We urgently need to get to zero carbon emissions and embark on ambitious drawdown activities, if we are to offer hope to the next generation, writes Sonia Randhawa.
There are times when I feel I’ve been cheated.
By now, yes, we should have flying cars; we should have at least interplanetary travel; and we should have hoverboards. Instead, we have increasing inequality and a hopelessness about the future. One of the most important legacies my parents gave me was a belief that my life would be better than theirs and that my children’s lives would be better yet.
Obviously, this optimism has never been universal. For indigenous people, whether the Aboriginal peoples of Australia or the Orang Asli of Peninsular Malaysia, the trend has been one of increasing alienation of land and culture. And it was mostly a purely material vision rooted in the post-war experiences of hunger, insecurity and lack.
Yet, optimism has driven so much of human culture. It was the lack of an ability to envisage the future or a place for themselves that proved deadly for so many Native Americans at the turn of the last century, when their cultural competence was no longer valued and they could not see how they could pass on the meaning of their lives and their world to future generations.
It would be huge arrogance to imagine that I, as part of the internationally mainstream, dominant culture, could feel alienation in the same way. And yet, I find it increasingly difficult to give my children that hope and optimism that has been such an important part of my life.
Instead, we are bequeathing our children a world of fire and smoke. Last year, my pregnant sister and her son were breathing in the smoke from fires in Indonesia. This year, my family is breathing in the smoke from fires across Australia, smoke that is circumnavigating the globe and due back in Western Australia around a week after it left these shores. [And now firefighters are battling a prolonged fire at a landfill in Kedah in northern Malaysia, where rice farmers are already reeling from a drought.]

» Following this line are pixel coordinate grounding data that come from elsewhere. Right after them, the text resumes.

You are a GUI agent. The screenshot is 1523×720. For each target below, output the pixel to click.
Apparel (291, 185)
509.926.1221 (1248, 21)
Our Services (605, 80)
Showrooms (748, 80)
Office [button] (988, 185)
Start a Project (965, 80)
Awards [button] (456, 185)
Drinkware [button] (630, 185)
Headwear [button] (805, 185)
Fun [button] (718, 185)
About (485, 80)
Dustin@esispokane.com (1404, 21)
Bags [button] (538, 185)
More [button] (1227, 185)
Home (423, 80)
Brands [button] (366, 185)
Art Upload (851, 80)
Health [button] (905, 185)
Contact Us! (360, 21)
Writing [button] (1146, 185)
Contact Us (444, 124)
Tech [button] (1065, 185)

What’s worse, the fires of 2019, whether in the Arctic and Siberia, the Amazon, Indonesia or Australia – intensified by the global heating caused by the increased carbon dioxide in the atmosphere – are visible feedback loops. As the fires burn, they release more carbon dioxide and other greenhouse gases into the atmosphere, increasing global heating and increasing the chance of fires in the future. These fires are a taste of what will come.

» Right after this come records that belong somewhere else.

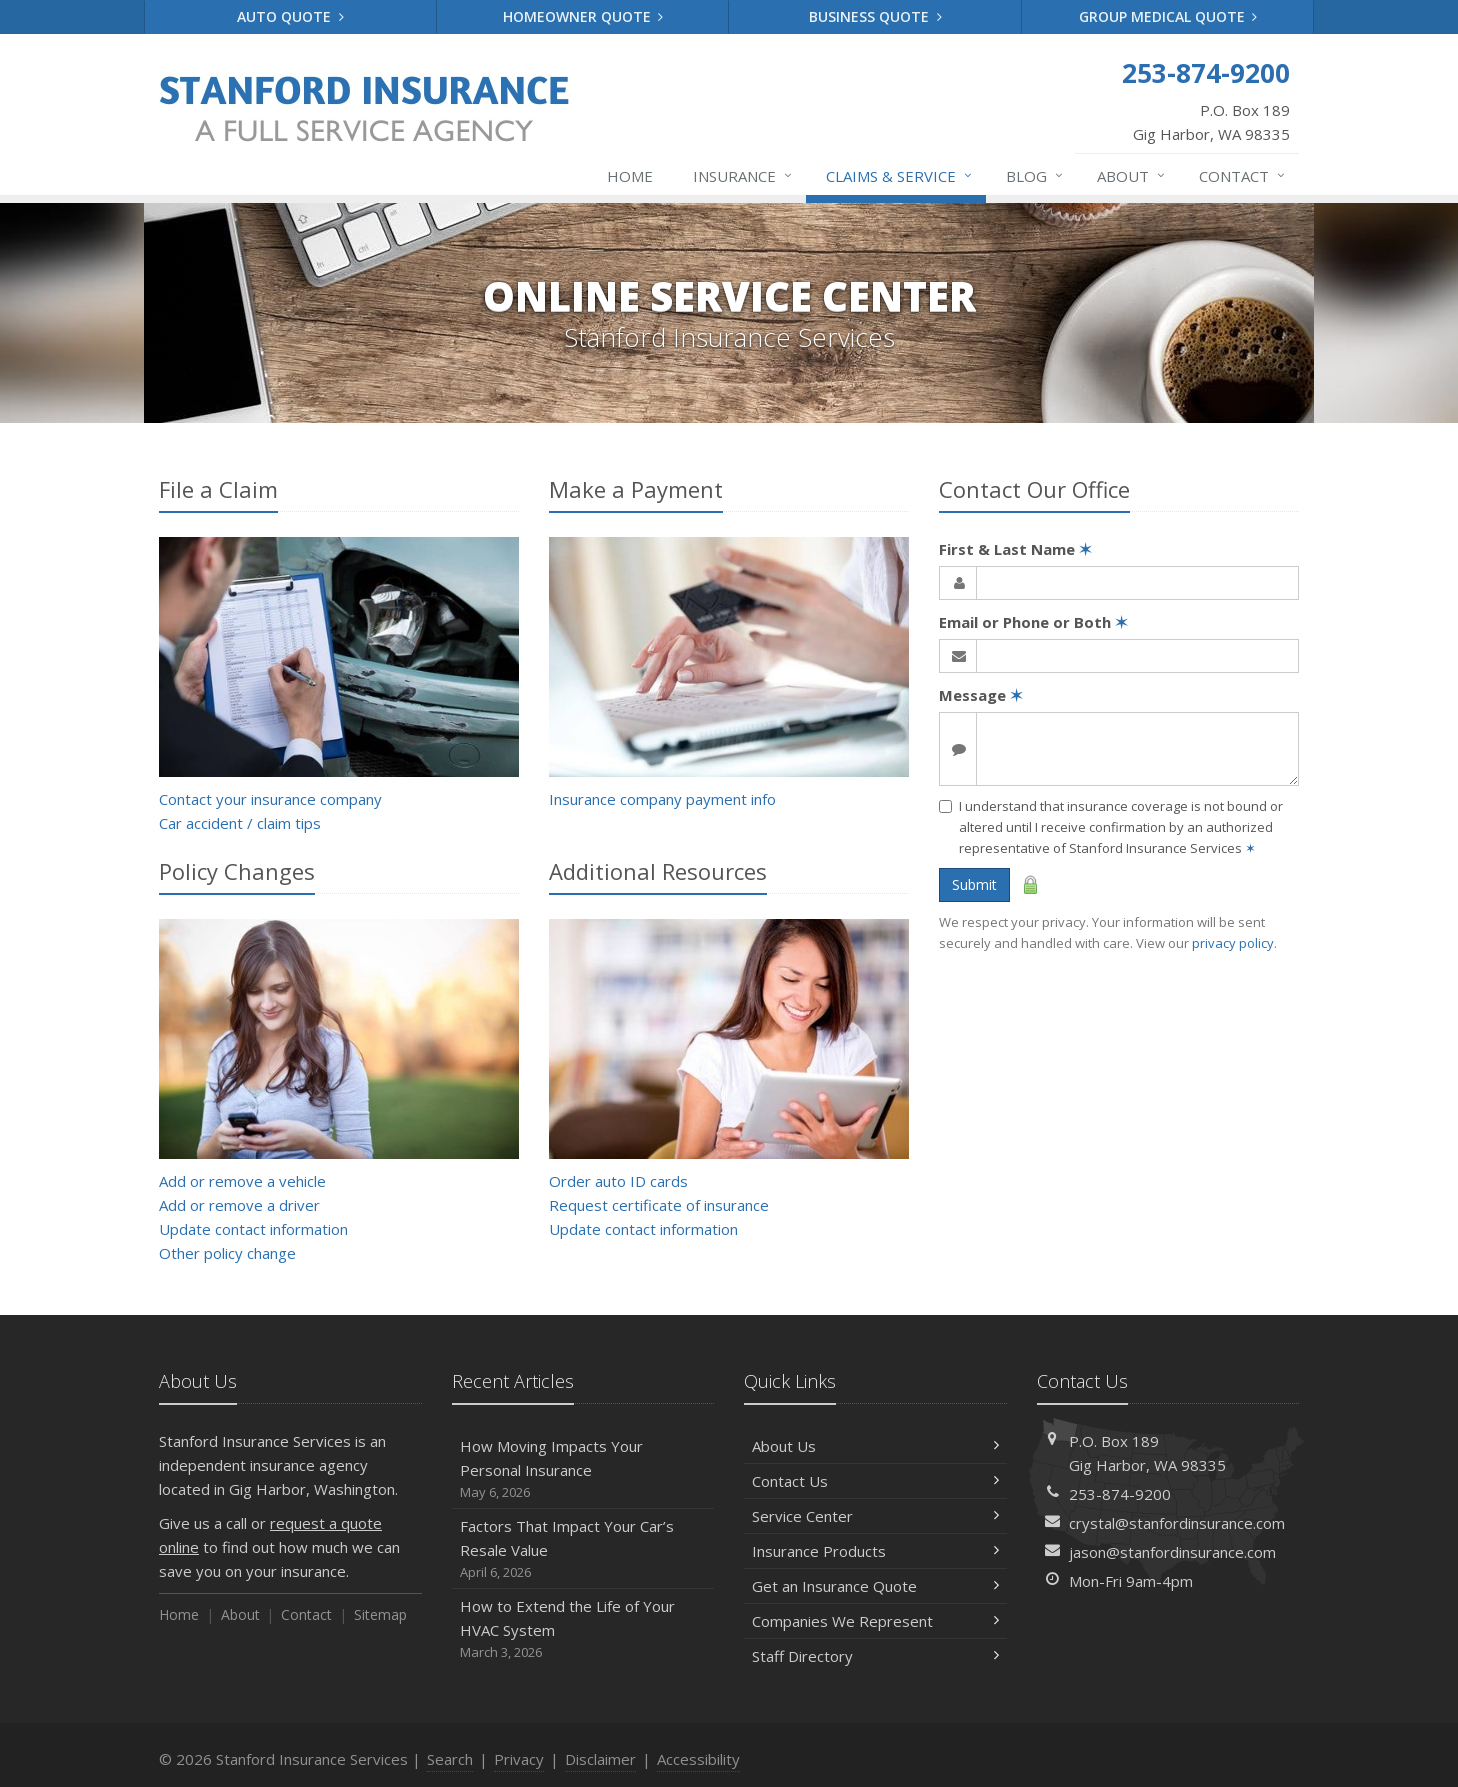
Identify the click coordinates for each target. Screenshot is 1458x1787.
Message (981, 695)
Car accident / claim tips (240, 823)
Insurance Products (875, 1551)
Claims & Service (900, 176)
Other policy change (227, 1253)
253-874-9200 (1120, 1494)
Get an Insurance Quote (875, 1586)
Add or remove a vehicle (242, 1181)
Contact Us (875, 1481)
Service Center (875, 1516)
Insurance (743, 176)
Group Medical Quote (1168, 16)
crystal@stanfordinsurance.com (1177, 1523)
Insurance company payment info (662, 799)
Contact (1243, 176)
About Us (875, 1446)
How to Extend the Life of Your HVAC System (583, 1629)
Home (630, 176)
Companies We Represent (875, 1621)
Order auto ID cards (618, 1181)
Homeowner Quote (583, 16)
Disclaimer (600, 1759)
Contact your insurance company (270, 799)
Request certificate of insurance (659, 1205)
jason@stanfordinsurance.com (1172, 1552)
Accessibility (698, 1759)
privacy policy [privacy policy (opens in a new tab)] (1233, 943)
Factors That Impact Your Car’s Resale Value (583, 1549)
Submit (974, 884)
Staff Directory (875, 1656)
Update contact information (253, 1229)
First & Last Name (1015, 549)
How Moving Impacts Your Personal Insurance (583, 1469)
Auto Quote (290, 16)
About (1132, 176)
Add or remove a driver (239, 1205)
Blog (1035, 176)
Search (450, 1759)
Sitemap (380, 1614)
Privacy (519, 1759)
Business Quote (875, 16)
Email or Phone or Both (1033, 622)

In Australia, the visions have been apocalyptic. Darkness spreading at dawn as the smoke from the fires blanketed towns. A 19-year-old woman dying from asthma in her bed, prolonged exposure to the dust and smoke the most likely culprit. Over a billion animals dead, the survivors at risk of starvation in a landscape scorched bare.
The land that has burned has included acres upon acres of farmland – land that produces the food that the cities rely on. Although we aren’t faced with a situation of food insecurity, the rising prices of fresh fruit and vegetables are going to put healthy food out of reach of the poorest in society.
The smoke is already taking its toll on the young. There have been stories shared on both social and mass media about miscarriages and premature births, possibly linked to the smoke from the fires.
In these circumstances, the need for concerted political action has become more visible. A world of 1.5C warming would see even more of these catastrophic fires: It is unlikely that a world of 1.5C warming would stay there. We are already outside any safe climate zone; there is no carbon budget.
We need to urgently get to zero carbon emissions and embark on ambitious drawdown activities. In these, Malaysia has a natural advantage. The warm, wet climate is ideal for growing things, the oldest and most important form of wealth. Malaysia is already at the forefront of the solar industry; it can also be at the forefront of drawdown.
If we are to bequeath at least a safe future to our children, we need to be exploring these initiatives. But we cannot do this while our politicians focus on the chimera of economic growth and increasing exploitation of nature. We need concerted political change, concerted political effort – and then, perhaps, our children will be able to offer their children the most precious gift of all: hope.